* [PROBLEM STATEMENT] From the entries below, retype only the lines from the one with "DODAJ DO KOSZYKA" through the one with "ритою індексацією у", exactly as written.
##### INFORMATION SHOWN #####
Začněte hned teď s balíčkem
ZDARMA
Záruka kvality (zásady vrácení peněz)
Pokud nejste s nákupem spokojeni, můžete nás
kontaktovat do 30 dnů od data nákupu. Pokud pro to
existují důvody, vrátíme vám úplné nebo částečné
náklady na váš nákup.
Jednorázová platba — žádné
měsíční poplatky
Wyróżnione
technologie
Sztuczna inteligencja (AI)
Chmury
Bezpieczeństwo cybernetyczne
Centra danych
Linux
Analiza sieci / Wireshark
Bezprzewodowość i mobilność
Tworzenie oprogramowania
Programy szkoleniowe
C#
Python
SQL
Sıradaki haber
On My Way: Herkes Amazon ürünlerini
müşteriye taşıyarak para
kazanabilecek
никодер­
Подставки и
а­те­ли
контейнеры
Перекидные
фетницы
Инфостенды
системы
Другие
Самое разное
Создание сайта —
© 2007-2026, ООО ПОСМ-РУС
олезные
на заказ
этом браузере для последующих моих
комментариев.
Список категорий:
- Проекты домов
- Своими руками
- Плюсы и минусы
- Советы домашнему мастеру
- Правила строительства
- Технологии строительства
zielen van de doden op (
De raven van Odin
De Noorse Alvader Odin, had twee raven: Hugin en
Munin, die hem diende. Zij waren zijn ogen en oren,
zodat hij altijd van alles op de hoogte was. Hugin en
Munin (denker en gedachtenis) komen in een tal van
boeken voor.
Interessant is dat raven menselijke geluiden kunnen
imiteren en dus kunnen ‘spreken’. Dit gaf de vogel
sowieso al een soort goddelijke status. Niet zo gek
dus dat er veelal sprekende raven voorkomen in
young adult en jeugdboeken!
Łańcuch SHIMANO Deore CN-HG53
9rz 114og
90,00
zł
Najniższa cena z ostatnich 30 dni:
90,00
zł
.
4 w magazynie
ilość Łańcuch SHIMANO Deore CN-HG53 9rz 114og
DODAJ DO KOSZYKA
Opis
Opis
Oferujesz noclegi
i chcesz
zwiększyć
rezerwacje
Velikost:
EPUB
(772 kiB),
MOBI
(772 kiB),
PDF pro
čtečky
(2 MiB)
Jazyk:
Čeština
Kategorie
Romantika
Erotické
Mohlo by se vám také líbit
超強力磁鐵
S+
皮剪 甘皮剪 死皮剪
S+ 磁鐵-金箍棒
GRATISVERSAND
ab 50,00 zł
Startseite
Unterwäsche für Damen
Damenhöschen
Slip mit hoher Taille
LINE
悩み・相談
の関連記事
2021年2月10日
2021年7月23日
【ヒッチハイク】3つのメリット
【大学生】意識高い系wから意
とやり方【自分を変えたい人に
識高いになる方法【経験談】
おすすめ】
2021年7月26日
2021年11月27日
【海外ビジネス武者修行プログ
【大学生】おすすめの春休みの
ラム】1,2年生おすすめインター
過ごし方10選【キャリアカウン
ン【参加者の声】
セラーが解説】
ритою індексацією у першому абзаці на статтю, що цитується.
#####
##### INFORMATION SHOWN #####
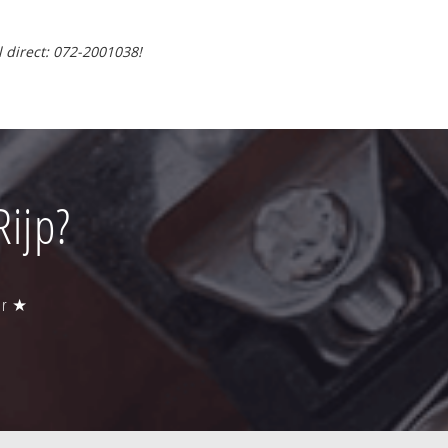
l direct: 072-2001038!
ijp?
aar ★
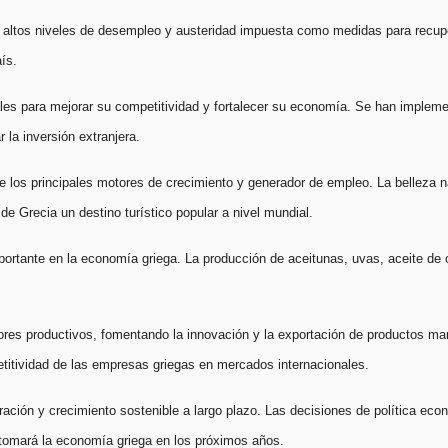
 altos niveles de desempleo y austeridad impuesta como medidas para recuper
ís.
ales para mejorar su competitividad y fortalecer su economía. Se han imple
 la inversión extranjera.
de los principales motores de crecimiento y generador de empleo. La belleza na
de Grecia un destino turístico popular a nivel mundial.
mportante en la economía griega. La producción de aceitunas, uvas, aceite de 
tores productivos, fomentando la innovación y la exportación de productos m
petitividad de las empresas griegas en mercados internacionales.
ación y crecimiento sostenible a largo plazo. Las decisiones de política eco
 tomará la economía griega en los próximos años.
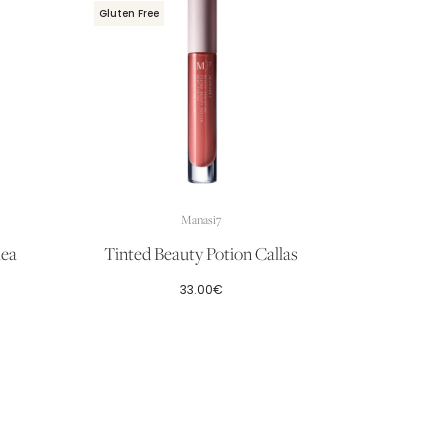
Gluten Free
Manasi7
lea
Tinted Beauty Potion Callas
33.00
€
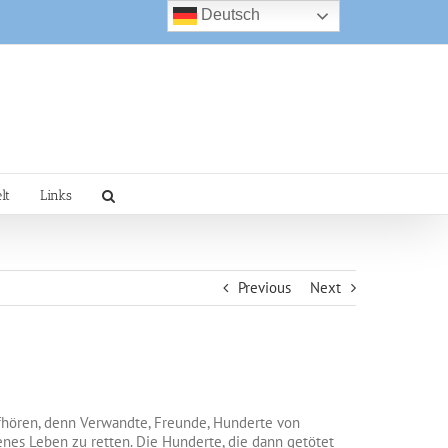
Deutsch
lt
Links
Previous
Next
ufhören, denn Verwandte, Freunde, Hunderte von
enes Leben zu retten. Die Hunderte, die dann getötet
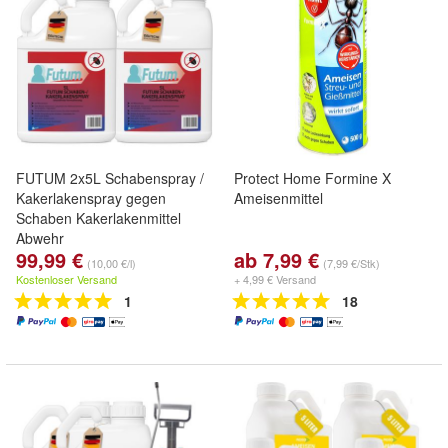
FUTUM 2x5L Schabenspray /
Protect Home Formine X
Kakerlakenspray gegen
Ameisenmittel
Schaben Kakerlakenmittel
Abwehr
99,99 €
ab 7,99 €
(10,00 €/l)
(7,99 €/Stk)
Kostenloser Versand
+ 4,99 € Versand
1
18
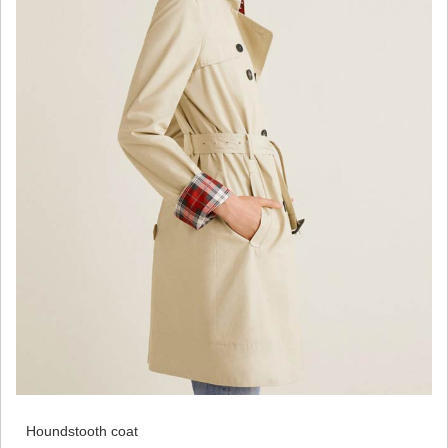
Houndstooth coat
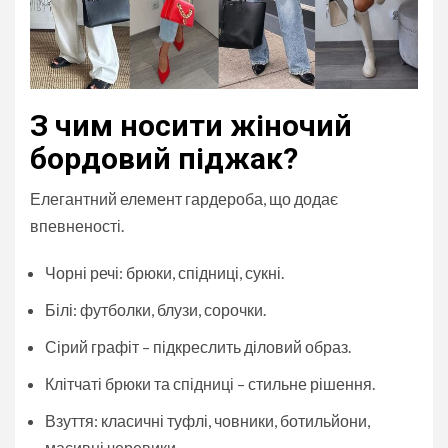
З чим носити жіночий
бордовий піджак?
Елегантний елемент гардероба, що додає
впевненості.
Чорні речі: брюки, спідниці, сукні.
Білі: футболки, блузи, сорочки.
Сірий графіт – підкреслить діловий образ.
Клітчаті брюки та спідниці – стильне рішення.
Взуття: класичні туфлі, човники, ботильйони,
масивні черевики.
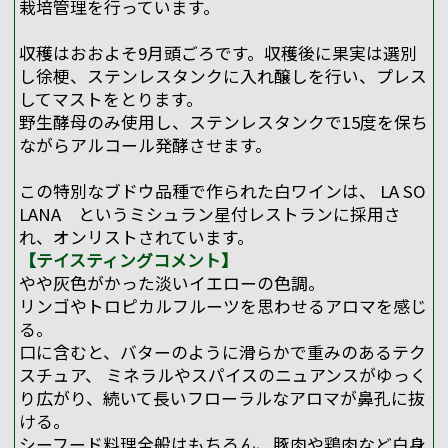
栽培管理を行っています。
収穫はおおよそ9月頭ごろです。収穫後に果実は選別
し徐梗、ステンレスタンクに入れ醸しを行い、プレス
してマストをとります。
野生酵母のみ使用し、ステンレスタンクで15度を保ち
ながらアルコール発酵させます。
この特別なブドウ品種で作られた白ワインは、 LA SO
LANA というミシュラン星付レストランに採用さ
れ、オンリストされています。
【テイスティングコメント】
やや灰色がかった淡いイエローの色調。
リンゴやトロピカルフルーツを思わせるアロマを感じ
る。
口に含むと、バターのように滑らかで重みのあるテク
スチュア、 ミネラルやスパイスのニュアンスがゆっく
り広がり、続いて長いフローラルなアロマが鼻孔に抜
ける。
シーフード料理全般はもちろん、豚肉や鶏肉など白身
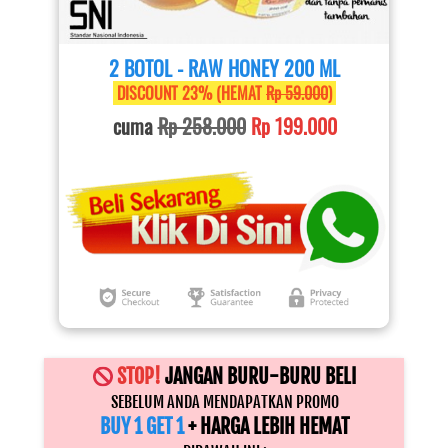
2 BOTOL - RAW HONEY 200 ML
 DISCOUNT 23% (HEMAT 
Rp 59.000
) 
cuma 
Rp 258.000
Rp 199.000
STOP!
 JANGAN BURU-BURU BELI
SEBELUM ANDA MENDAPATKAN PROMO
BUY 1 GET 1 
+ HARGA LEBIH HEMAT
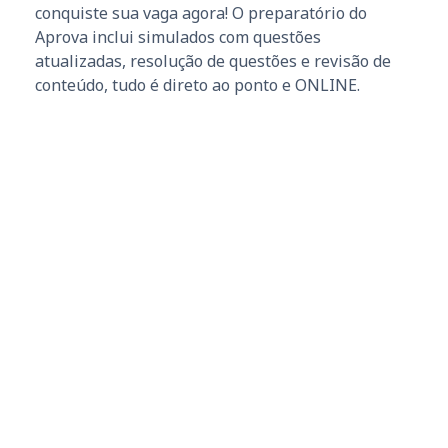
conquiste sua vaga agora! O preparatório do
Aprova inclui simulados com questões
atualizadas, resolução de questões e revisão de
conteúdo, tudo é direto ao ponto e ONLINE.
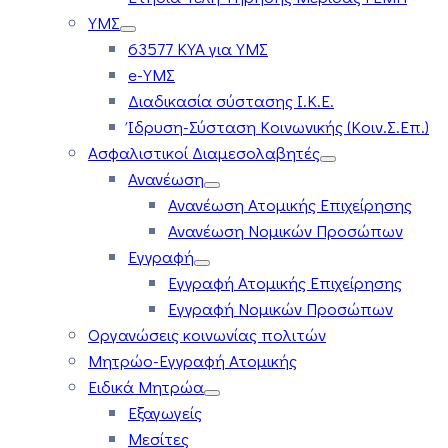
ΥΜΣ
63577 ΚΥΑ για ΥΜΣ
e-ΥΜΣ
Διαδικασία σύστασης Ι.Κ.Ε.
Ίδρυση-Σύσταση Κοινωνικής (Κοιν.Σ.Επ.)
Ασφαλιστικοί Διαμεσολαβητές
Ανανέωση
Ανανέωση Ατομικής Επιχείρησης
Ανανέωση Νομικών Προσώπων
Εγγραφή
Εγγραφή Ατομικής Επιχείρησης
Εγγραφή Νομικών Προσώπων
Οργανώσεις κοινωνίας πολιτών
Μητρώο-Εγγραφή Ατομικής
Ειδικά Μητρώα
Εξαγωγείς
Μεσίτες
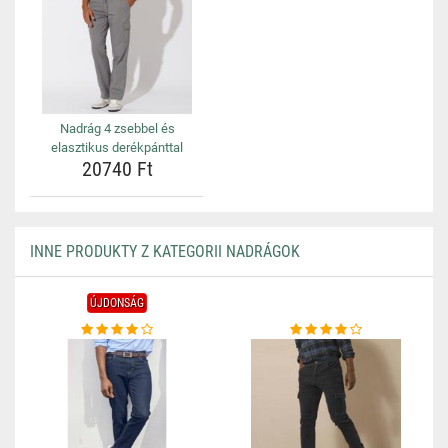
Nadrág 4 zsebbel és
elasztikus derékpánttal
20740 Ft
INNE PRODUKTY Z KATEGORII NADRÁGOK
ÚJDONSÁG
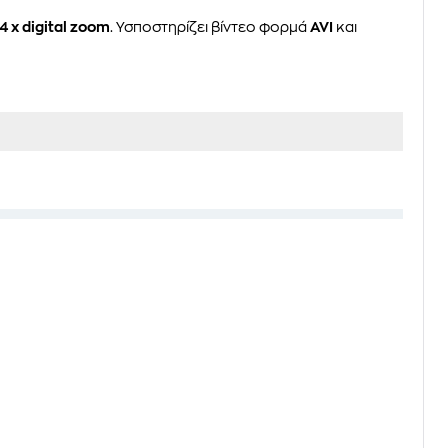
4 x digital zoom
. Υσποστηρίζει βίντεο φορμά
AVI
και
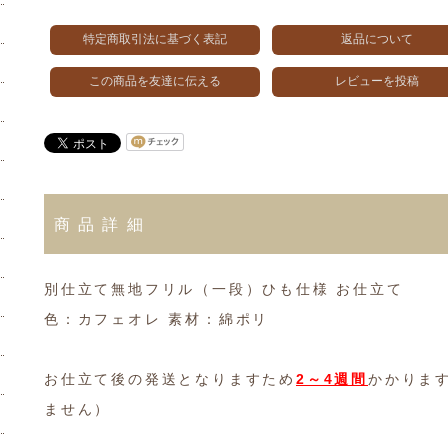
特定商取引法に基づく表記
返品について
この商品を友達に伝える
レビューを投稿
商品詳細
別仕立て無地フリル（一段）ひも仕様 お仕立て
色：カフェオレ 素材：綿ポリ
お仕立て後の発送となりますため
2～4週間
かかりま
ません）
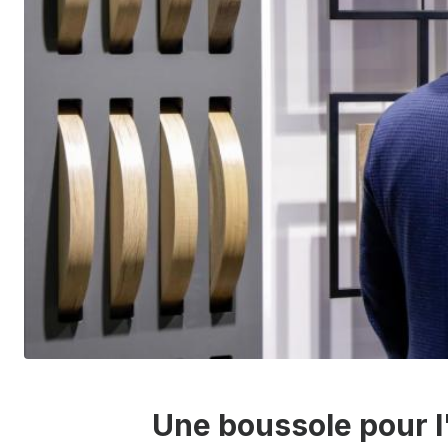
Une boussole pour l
#####
* [ANSWER BOX]
DODAJ DO KOSZYKA
Opis
Opis
Oferujesz noclegi
i chcesz
zwiększyć
rezerwacje
Velikost:
EPUB
(772 kiB),
MOBI
(772 kiB),
PDF pro
čtečky
(2 MiB)
Jazyk:
Čeština
Kategorie
Romantika
Erotické
Mohlo by se vám také líbit
超強力磁鐵
S+
皮剪 甘皮剪 死皮剪
S+ 磁鐵-金箍棒
GRATISVERSAND
ab 50,00 zł
Startseite
Unterwäsche für Damen
Damenhöschen
Slip mit hoher Taille
LINE
悩み・相談
の関連記事
2021年2月10日
2021年7月23日
【ヒッチハイク】3つのメリット
【大学生】意識高い系wから意
とやり方【自分を変えたい人に
識高いになる方法【経験談】
おすすめ】
2021年7月26日
2021年11月27日
【海外ビジネス武者修行プログ
【大学生】おすすめの春休みの
ラム】1,2年生おすすめインター
過ごし方10選【キャリアカウン
ン【参加者の声】
セラーが解説】
ритою індексацією у першому абзаці на статтю, що цитується.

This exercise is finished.